Up until the deadline, it doesn’t matter how many times these checks fail. Just make sure by the end the badge is green.

Question 1

Country populations. For this exercise you will work with data on country populations. The data come from The WorldBank. The dataset you will use is in your data/ folder and it’s called country-pop.csv.

  • Load the two dataset using read_csv().

    • You will need to use the skip argument since the CSV file has some extraneous rows on top. First load the data without it, then determine how many rows to skip.
    • Make sure there are no extraneous columns by removing them.
    • Use janitor::clean_names()
  • Find the countries with the top 10 highest population count in 2020. Subset the data for just these 10 countries.

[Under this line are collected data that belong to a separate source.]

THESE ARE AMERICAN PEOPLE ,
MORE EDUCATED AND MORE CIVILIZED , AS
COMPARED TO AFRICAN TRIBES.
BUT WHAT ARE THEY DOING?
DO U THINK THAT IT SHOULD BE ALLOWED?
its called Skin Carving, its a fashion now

  • Create a racing bar chart, using gganimate for the change in population for these countries.

Question 2

Adopt, don’t shop. The data for this exercise comes from The Pudding via TidyTuesday.

  1. Load the dog-travel dataset included in the data folder of your repository with read_csv().

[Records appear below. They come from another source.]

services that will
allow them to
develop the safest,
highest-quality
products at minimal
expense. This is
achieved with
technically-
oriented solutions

  2. Calculate the number of dogs available to adopt per contact_state. Save the result as a new data frame with variables contact_state and n.

  3. Make a histogram of the number of dogs available to adopt and describe the distribution of this variable.

  4. Use this dataset to make a map of the US states, where each state is filled in with a color based on the number of dogs available to adopt in that state.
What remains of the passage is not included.